**TASK DIRECTIONS**
Look through the entries below. Report each line that has the word "parental" in it.

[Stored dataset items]
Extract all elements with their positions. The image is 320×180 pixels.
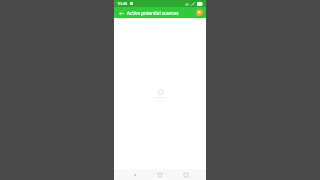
button[interactable]: Account [196,9,203,16]
staticText: 10:48 [117,1,128,6]
button[interactable]: Back [117,9,125,17]
button[interactable]: Back [130,170,140,180]
staticText: Active potential sources [127,10,194,16]
staticText: P [198,10,201,15]
button[interactable]: Recents [181,170,191,180]
button[interactable]: Home [155,170,165,180]
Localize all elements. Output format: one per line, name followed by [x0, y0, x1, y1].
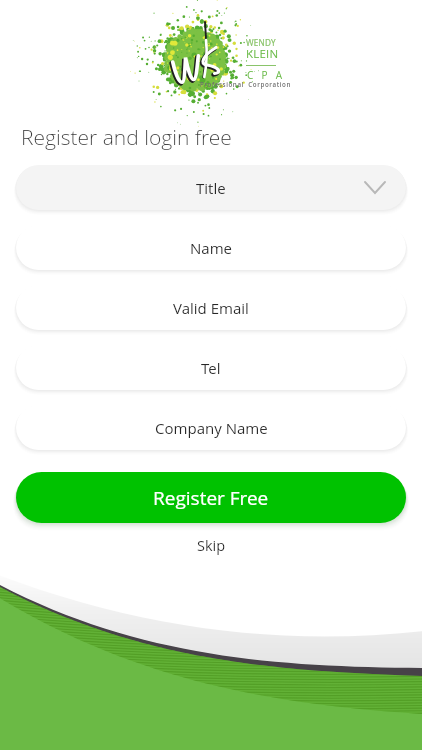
staticText: Valid Email: [173, 298, 249, 318]
other: Select title: [365, 182, 385, 193]
staticText: Tel: [201, 358, 221, 378]
staticText: Professional Corporation: [200, 80, 291, 88]
staticText: C P A: [247, 68, 285, 82]
button[interactable]: Title: [16, 165, 406, 210]
button[interactable]: Skip: [187, 534, 236, 558]
staticText: Name: [190, 238, 233, 258]
staticText: Register and login free: [21, 123, 232, 152]
staticText: Skip: [197, 536, 226, 556]
staticText: WENDY: [246, 37, 276, 48]
staticText: Register Free: [153, 485, 269, 511]
button[interactable]: Register Free: [16, 472, 406, 523]
staticText: Title: [196, 178, 226, 198]
staticText: KLEIN: [246, 46, 279, 62]
button[interactable]: Company Name: [16, 405, 406, 450]
button[interactable]: Name: [16, 225, 406, 270]
staticText: Company Name: [155, 418, 268, 438]
button[interactable]: Valid Email: [16, 285, 406, 330]
button[interactable]: Tel: [16, 345, 406, 390]
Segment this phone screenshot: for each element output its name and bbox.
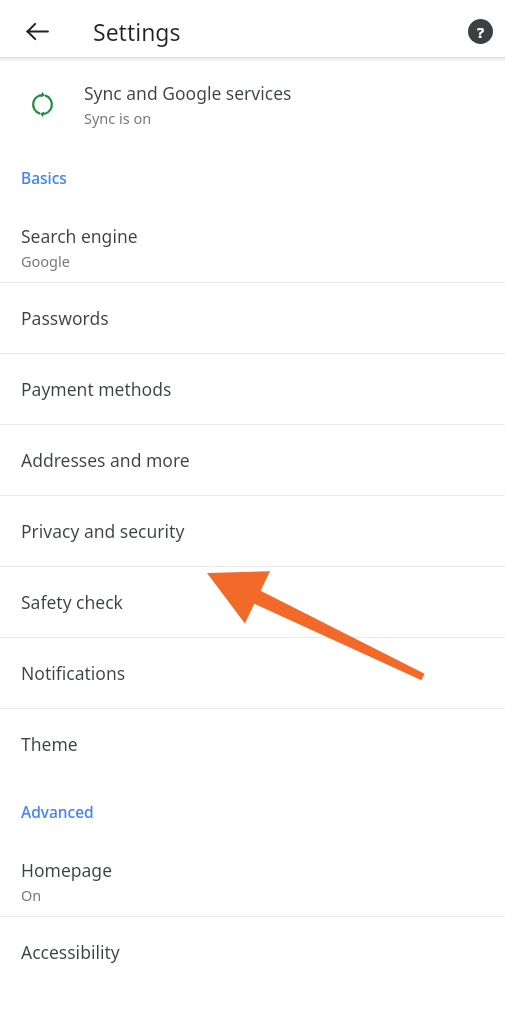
button[interactable]: Search engine (0, 212, 505, 282)
staticText: Google (21, 251, 70, 271)
staticText: Advanced (21, 801, 94, 822)
staticText: On (21, 885, 42, 905)
staticText: Homepage (21, 858, 112, 882)
button[interactable]: Help (456, 7, 504, 55)
staticText: Addresses and more (21, 448, 190, 472)
button[interactable]: Theme (0, 709, 505, 779)
staticText: Notifications (21, 661, 126, 685)
staticText: Privacy and security (21, 519, 185, 543)
staticText: Theme (21, 732, 78, 756)
button[interactable]: Safety check (0, 567, 505, 637)
staticText: Passwords (21, 306, 109, 330)
staticText: Safety check (21, 590, 123, 614)
staticText: Settings (93, 16, 181, 47)
button[interactable]: Passwords (0, 283, 505, 353)
button[interactable]: Privacy and security (0, 496, 505, 566)
button[interactable]: Accessibility (0, 917, 505, 987)
staticText: Accessibility (21, 940, 120, 964)
button[interactable]: Addresses and more (0, 425, 505, 495)
button[interactable]: Payment methods (0, 354, 505, 424)
staticText: Basics (21, 167, 67, 188)
staticText: Sync and Google services (84, 81, 292, 105)
staticText: Sync is on (84, 108, 152, 128)
button[interactable]: Back (13, 7, 61, 55)
button[interactable]: Homepage (0, 846, 505, 916)
button[interactable]: Notifications (0, 638, 505, 708)
staticText: Payment methods (21, 377, 172, 401)
staticText: Search engine (21, 224, 138, 248)
button[interactable]: Sync and Google services (0, 67, 505, 141)
staticText: ? (477, 22, 485, 42)
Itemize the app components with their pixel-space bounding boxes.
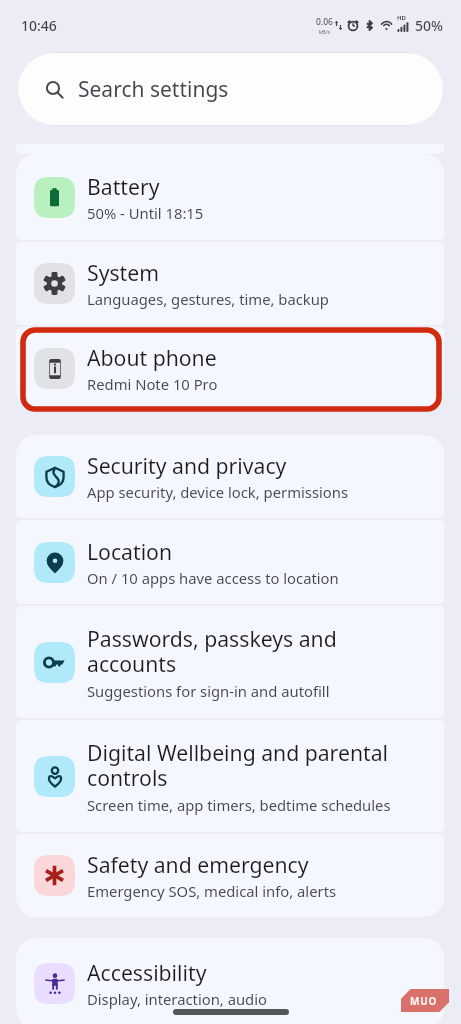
- staticText: App security, device lock, permissions: [87, 482, 348, 502]
- button[interactable]: Digital Wellbeing and parental controls: [16, 720, 444, 832]
- staticText: About phone: [87, 343, 217, 372]
- staticText: Display, interaction, audio: [87, 989, 267, 1009]
- button[interactable]: Passwords, passkeys and accounts: [16, 606, 444, 718]
- staticText: Security and privacy: [87, 451, 287, 480]
- staticText: 50% - Until 18:15: [87, 203, 204, 223]
- button[interactable]: Safety and emergency: [16, 834, 444, 917]
- staticText: Emergency SOS, medical info, alerts: [87, 881, 337, 901]
- staticText: Digital Wellbeing and parental controls: [87, 738, 388, 793]
- staticText: Search settings: [78, 75, 229, 104]
- button[interactable]: Security and privacy: [16, 435, 444, 518]
- staticText: System: [87, 258, 159, 287]
- button[interactable]: Search settings: [17, 52, 444, 126]
- button[interactable]: System: [16, 242, 444, 325]
- staticText: Battery: [87, 172, 160, 201]
- staticText: On / 10 apps have access to location: [87, 568, 339, 588]
- staticText: 10:46: [21, 16, 57, 35]
- staticText: kB/s: [319, 28, 331, 35]
- staticText: Redmi Note 10 Pro: [87, 374, 218, 394]
- staticText: Accessibility: [87, 958, 207, 987]
- button[interactable]: Location: [16, 520, 444, 604]
- staticText: HD: [397, 14, 406, 22]
- staticText: Safety and emergency: [87, 850, 309, 879]
- staticText: Location: [87, 537, 173, 566]
- staticText: Suggestions for sign-in and autofill: [87, 681, 330, 701]
- button[interactable]: Accessibility: [16, 938, 444, 1024]
- staticText: Languages, gestures, time, backup: [87, 289, 329, 309]
- staticText: MUO: [410, 994, 438, 1008]
- staticText: 0.06: [316, 16, 333, 28]
- button[interactable]: About phone: [16, 327, 444, 410]
- staticText: Screen time, app timers, bedtime schedul…: [87, 795, 391, 815]
- staticText: Passwords, passkeys and accounts: [87, 624, 337, 679]
- button[interactable]: Battery: [16, 154, 444, 240]
- staticText: 50%: [415, 16, 443, 35]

**REPLY**
- button[interactable]: Digital Wellbeing and parental controls: [16, 720, 444, 832]
- staticText: Digital Wellbeing and parental controls: [87, 738, 388, 793]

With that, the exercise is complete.